# Unknown sickness - bubble on head?



## yen_saw

One of my L3 Indonesian double shield nymph was not doing well, i was surprised to see the head swelled up like a balloon. Obviously, the mantis didn't last very long. Anyone experience this before?


----------



## Hypoponera

WOW!!!

I have never seen that before! Did that happen quickly or over a prolonged time? Was there anything unusual about its head before it's last molt? Was there anything in the bubble like fluid or gas?

My guess is that it was some kind of bacterial infection.


----------



## OGIGA

Weirdest thing ever! How did the head inflate like that without bursting out of its mouth?


----------



## Rob Byatt

It looks like it was damaged during its last moult. Insects cannot repair tissue so unless the wound dries up, haemolymph will keep oozing out.

It's not an infection.

Rob


----------



## Rick

Nope, never had that one yen!


----------



## wuwu

wow, never seen that before.


----------



## robo mantis

Wow thats weird :?


----------



## yen_saw

Yea that was unfortunate  . But there's always first for everything. I have no idea about the cause, this one is due to molt in next few days, it could have been bitten by another nymph on the head I don't know. There is no liquid in the swallen head, just air/gas. I threw it away after taking the pic.


----------



## jmac27

I had it happen to a Chinese subadult a while ago. I don't know exactly what the cause is but it happened to me shortly after a moult.


----------



## colddigger

if it could eat, i would of kept, really cool looking

although it was probably painful...


----------



## Peekaboo

Wow Yen .... that's a new one all right. And I have no clue what could have caused that.


----------



## Morpheus uk

I can only think of 3 letters to sum up what i think of that and beggins with W,

Thats just weird!! havent a clue what could of caused it :?


----------



## Asa

My chinese got something like that. No idea what caused it.


----------



## Way.Of.The.Mantis

Woah crazy stuff..you sure you have'nt been trying to alter them with sinister chemicals and potions?  
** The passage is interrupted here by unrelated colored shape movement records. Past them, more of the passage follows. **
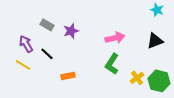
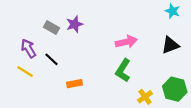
purple star: (71, 31) -> (75, 24), moved
yellow cross: (137, 78) -> (145, 97), moved

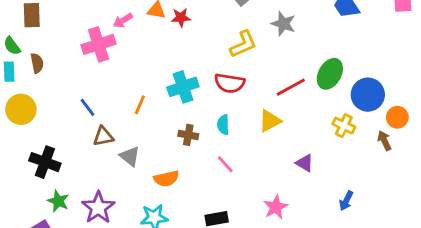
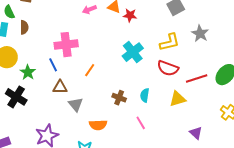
pink cross: (99, 44) -> (66, 45), moved
red semicircle: (230, 83) -> (168, 68), moved
cyan cross: (183, 87) -> (133, 52), moved, turned -30
green star: (58, 201) -> (28, 72), moved

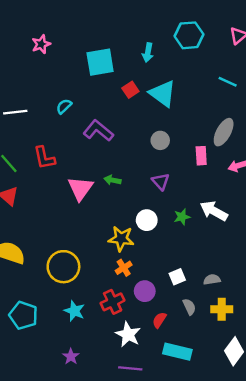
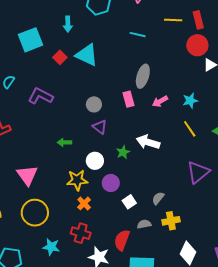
gray circle: (160, 140) -> (94, 104), moved
green arrow: (112, 180) -> (64, 142), moved
pink triangle: (80, 188) -> (27, 175), moved
gray semicircle: (212, 280) -> (158, 198), turned -32
purple circle: (145, 291) -> (111, 183), moved
red cross: (113, 302) -> (81, 233), turned -36
gray semicircle: (189, 307) -> (144, 224), turned -64
red semicircle: (159, 320) -> (122, 240), size x1.5

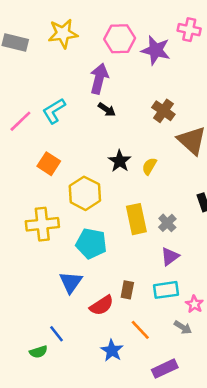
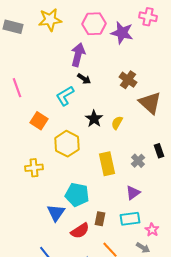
cyan L-shape: (54, 111) -> (65, 96), moved
pink line: (20, 121) -> (17, 88), turned -66
gray cross: (167, 223) -> (138, 161), moved
yellow cross: (42, 224) -> (34, 168), size x0.7
cyan pentagon: (91, 244) -> (77, 195), moved

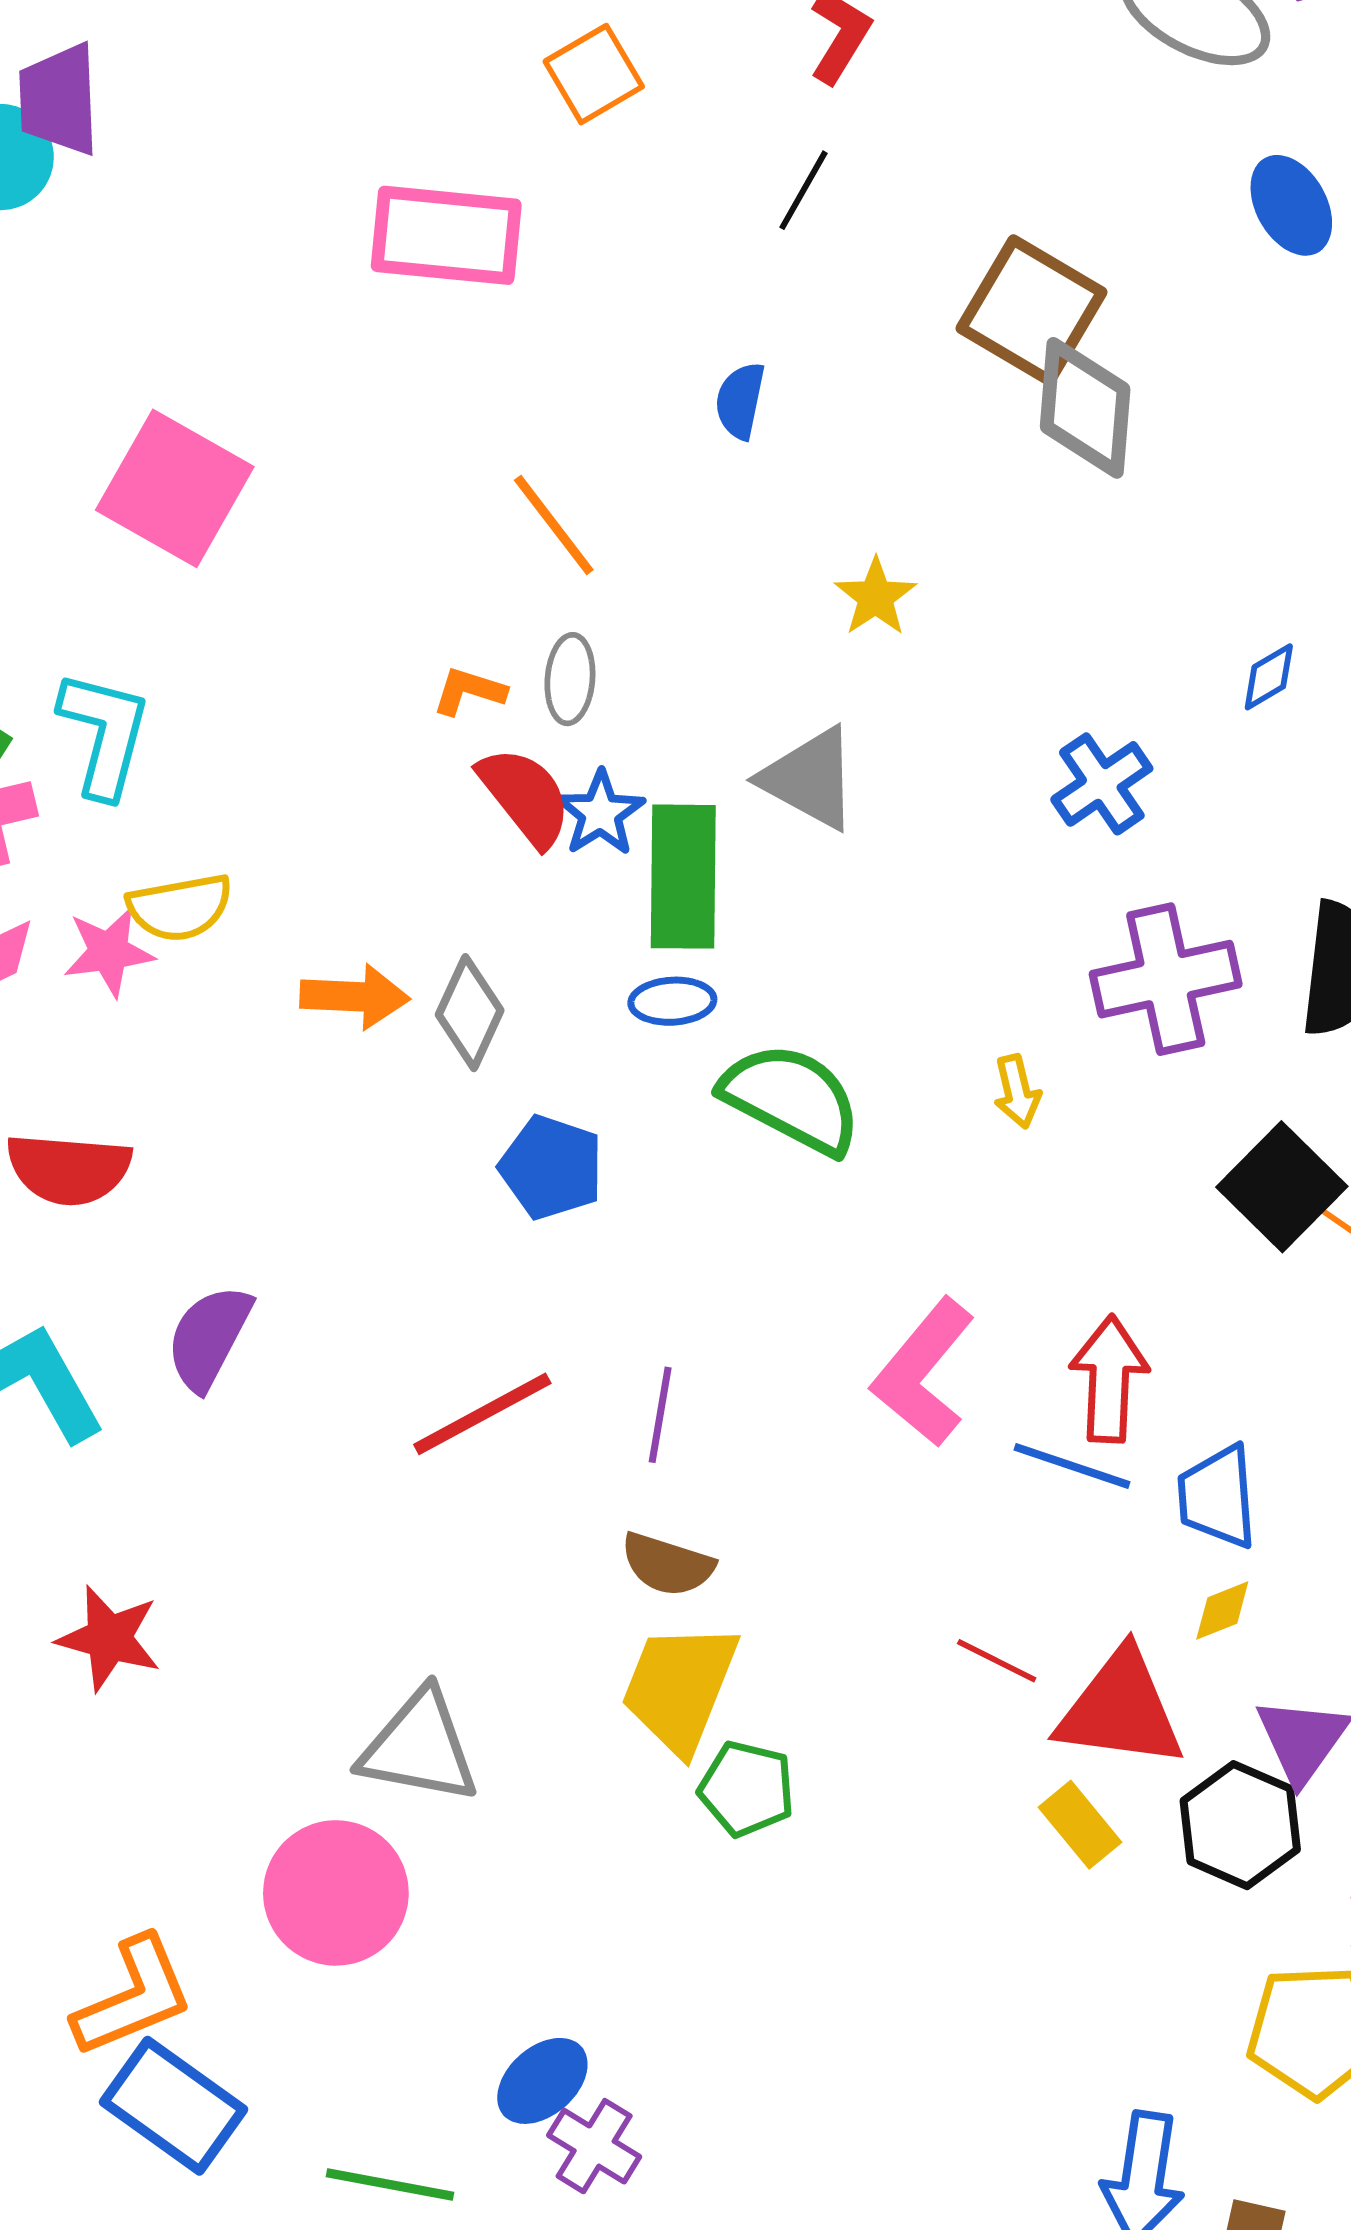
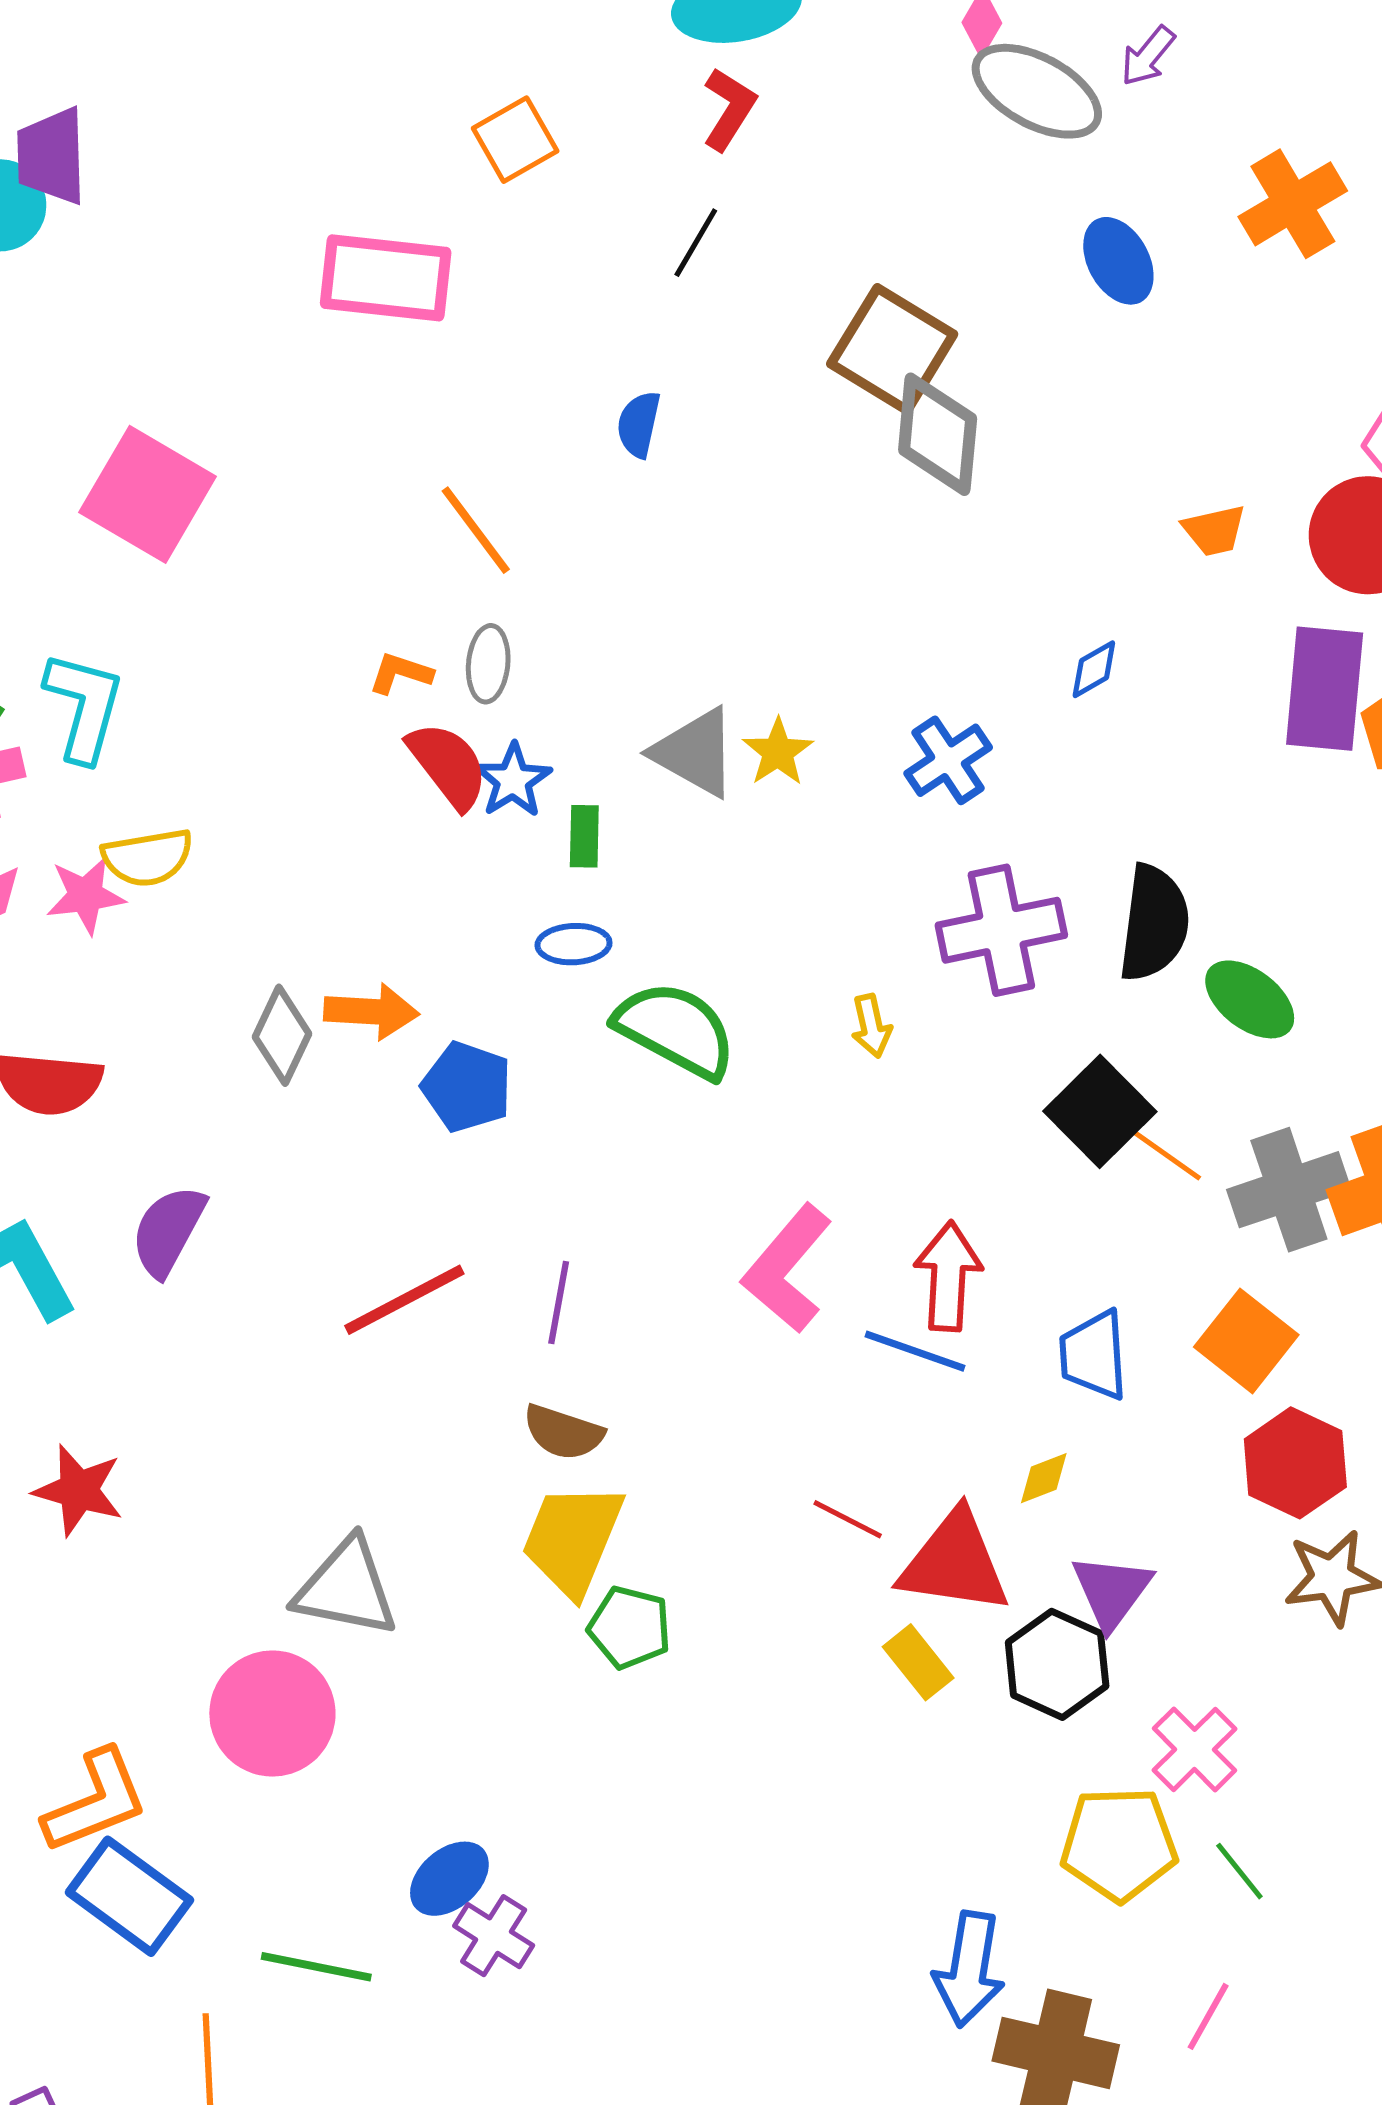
yellow star: (876, 597) -> (778, 752), moved
green rectangle: (683, 877) -> (584, 836), size x0.5
orange arrow: (355, 996) -> (371, 1011), moved
gray diamond: (470, 1013) -> (282, 1035), moved
blue trapezoid: (1217, 1497) -> (1094, 1355), moved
How quickly did that bubble appear?


----------



## athicks

I feel sorry for the mantis... it must have been bacteria.


----------



## Asa

> I feel sorry for the mantis... it must have been bacteria.


Why do you think so :lol: 

It is sad.


----------



## randyardvark

just noticed that when crickets are bitten in certain places their fluid forms bubbles occasionly, if this was left to dry, then im assuming the clear liquid would turn dard and form a semi hardened ballon...maybe it had ruptured itself... just an idea to throw in with the usual 'its fungal/bacterial discussion'


----------



## Asa

> just noticed that when crickets are bitten in certain places their fluid forms bubbles occasionly, if this was left to dry, then im assuming the clear liquid would turn dard and form a semi hardened ballon...maybe it had ruptured itself... just an idea to throw in with the usual 'its fungal/bacterial discussion'


That seems to be the only explanation for everything. It's fungalizied. :lol:


----------



## Birdfly

Hi Yen, it looks to me like the head is completley gone and the large blob is gravity dragging the animals crop and guts out of the open wound. Thats how it looks to me.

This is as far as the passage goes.